"In another instance, that of a female cat with kittens, something happened to create an anxious mood while the cat was attached to the holder. Until that moment the cat had been contented, and the work of digestion was proceeding normally. But now the movements of the stomach entirely ceased, and the gastric wall became relaxed. Only after the cat had been petted and began to purr did the stomach movements start again.

"I have observed the same thing in dogs and guinea pigs. A very slight emotional disturbance is enough to affect their digestion unfavourably."

Affecting specifically the brain, heart, arteries, stomach, intestines, liver, and glands of internal secretion, worry also has a general adverse effect on the nervous system.

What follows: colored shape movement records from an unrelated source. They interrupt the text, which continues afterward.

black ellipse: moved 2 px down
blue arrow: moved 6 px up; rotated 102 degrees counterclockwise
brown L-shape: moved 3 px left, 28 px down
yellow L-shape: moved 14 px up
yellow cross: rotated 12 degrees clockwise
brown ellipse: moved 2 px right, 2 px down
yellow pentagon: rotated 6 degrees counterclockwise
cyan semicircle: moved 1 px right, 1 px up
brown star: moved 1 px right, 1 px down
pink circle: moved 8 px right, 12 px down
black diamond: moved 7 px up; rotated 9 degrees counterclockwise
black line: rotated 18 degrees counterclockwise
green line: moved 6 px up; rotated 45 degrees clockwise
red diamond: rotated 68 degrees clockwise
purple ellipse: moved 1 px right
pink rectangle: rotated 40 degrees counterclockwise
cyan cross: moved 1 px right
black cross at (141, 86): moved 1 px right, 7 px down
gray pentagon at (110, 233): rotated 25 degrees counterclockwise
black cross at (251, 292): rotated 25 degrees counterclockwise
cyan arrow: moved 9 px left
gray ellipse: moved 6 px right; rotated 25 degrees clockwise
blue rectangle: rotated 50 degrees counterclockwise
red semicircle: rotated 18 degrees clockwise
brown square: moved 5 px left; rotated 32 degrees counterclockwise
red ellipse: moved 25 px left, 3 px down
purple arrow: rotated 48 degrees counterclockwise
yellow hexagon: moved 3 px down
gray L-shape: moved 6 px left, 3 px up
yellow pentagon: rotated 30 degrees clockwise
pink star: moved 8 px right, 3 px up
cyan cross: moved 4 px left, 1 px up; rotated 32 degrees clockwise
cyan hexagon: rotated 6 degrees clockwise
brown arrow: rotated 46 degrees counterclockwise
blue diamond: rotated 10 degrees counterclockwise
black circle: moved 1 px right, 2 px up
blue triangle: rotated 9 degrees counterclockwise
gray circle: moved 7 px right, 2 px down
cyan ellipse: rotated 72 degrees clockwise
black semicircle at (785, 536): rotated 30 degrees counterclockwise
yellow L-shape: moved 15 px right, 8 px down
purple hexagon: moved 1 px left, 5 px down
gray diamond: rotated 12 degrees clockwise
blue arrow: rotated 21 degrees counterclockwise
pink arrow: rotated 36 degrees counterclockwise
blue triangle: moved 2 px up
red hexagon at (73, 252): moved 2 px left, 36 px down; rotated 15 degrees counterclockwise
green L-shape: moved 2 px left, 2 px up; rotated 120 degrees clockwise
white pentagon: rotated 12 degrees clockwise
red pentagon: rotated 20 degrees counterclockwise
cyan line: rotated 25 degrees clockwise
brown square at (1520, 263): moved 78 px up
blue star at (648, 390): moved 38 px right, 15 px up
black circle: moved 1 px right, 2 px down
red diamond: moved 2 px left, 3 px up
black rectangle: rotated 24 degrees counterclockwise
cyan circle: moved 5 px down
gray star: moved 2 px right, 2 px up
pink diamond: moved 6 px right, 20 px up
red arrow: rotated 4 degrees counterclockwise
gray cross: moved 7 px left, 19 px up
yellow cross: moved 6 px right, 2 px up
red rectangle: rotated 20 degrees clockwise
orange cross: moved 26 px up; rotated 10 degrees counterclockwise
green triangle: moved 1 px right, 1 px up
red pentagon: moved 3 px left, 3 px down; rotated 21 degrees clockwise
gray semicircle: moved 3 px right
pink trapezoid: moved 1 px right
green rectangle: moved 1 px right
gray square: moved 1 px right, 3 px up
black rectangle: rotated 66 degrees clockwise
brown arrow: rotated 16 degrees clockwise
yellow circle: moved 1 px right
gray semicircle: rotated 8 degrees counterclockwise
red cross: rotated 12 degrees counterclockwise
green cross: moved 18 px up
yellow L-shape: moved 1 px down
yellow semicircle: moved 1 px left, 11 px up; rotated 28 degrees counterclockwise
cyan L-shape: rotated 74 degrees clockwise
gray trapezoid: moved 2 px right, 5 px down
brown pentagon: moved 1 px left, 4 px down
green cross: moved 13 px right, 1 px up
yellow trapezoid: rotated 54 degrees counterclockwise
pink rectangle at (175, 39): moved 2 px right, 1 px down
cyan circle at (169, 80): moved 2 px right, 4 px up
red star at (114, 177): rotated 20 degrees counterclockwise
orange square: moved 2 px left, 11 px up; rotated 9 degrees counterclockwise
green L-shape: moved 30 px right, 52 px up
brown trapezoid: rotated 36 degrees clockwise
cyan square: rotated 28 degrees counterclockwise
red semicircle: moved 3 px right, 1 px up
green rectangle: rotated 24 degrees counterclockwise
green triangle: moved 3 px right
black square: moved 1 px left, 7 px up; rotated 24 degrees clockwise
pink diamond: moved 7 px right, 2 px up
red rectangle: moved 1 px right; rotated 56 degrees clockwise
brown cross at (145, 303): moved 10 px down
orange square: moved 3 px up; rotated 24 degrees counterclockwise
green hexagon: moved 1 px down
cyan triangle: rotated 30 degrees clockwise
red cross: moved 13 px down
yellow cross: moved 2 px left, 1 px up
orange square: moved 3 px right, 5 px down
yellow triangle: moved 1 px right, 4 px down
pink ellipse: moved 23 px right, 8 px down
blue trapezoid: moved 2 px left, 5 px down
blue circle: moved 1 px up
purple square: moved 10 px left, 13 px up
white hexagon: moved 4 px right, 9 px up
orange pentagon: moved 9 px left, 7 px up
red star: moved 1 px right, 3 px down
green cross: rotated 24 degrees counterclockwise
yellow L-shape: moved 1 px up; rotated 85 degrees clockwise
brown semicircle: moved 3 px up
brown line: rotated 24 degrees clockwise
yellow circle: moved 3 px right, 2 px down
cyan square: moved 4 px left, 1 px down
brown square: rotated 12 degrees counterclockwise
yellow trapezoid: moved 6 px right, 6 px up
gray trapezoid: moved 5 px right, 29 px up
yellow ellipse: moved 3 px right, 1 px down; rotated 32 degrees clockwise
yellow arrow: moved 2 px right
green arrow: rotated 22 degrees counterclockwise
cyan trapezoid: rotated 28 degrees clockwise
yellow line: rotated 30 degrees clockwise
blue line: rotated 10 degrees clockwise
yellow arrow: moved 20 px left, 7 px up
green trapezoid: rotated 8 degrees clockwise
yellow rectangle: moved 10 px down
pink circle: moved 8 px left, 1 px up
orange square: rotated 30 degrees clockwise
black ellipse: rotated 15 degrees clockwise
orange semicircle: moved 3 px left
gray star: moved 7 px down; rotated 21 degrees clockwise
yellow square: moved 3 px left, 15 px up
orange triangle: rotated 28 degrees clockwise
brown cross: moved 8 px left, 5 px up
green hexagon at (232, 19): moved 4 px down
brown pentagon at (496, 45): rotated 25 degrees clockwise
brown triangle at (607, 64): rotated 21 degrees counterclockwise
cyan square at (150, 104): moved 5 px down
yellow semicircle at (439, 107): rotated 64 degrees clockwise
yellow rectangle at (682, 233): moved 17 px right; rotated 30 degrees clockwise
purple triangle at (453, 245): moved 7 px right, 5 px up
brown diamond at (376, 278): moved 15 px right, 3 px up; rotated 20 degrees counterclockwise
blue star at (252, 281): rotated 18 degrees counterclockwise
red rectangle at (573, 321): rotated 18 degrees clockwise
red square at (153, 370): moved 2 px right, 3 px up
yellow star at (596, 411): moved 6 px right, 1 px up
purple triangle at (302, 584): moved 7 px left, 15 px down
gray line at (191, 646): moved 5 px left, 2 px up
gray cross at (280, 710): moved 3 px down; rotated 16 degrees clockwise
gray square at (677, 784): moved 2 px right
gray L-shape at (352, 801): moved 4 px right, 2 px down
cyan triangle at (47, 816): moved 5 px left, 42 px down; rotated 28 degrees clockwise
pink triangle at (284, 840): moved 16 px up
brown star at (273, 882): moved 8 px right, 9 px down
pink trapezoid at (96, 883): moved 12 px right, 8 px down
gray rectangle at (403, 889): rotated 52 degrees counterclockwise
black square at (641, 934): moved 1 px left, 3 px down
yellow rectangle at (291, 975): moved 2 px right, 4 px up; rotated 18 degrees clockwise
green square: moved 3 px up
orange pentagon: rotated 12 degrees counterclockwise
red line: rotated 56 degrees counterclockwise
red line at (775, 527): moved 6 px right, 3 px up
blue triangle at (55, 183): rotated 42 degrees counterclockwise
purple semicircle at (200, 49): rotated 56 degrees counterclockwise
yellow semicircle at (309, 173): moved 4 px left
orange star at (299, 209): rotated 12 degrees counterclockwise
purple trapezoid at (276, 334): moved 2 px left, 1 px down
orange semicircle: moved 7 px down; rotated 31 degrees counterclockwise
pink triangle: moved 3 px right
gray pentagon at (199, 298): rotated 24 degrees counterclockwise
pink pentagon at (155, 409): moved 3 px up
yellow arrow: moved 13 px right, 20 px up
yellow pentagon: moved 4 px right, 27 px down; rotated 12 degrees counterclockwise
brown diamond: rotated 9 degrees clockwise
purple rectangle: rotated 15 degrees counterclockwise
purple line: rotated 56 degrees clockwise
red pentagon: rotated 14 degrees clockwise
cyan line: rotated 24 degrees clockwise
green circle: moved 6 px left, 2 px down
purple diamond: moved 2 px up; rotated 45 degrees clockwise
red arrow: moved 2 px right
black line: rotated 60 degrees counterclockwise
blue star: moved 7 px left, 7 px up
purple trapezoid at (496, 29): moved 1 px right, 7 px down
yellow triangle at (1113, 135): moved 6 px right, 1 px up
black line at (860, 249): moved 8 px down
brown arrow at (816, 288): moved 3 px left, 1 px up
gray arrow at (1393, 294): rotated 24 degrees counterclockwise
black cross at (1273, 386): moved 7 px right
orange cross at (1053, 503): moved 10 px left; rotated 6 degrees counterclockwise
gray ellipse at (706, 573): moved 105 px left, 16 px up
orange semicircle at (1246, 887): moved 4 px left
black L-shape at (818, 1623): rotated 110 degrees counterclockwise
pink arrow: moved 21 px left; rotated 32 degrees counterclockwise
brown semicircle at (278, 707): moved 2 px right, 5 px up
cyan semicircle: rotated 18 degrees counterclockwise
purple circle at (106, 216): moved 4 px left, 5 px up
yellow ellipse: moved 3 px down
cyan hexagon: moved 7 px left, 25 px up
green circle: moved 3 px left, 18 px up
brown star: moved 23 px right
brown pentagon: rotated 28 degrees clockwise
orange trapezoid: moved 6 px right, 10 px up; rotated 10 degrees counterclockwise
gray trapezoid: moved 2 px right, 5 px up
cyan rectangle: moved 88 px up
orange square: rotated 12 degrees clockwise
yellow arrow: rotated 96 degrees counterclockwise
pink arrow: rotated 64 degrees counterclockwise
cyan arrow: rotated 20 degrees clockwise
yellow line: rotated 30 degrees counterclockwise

This adverse effect is unmistakably expressed by the haggard, drawn, gaunt aspect of the man who habitually worries, and by his persistent sensations of fatigue. What has happened is that his nerve cells are being deprived of the nutrition they need in order to energise him properly. When, on the contrary, the worrier succeeds in changing his mental state—when he contrives to look at things confidently and contentedly—then, in the words of Professor George Van Ness Dearborn, there is a resultant and most beneficial increase in "the operative enthusiasm of the nervous system and of its affectors, the muscles and the glands."

The moral to parents is obvious. Keep children as joyous and happy as possible. By instruction and example, start them early in the path of emotional control. Protect them from needless causes of fear, worry, and anger. And make special efforts to prevent the development or continuance of that curious and most injurious mental attitude—the attitude of sulkiness—grounded in anger and frequently grounded also in sentiments of worry, envy, hatred, and even despair.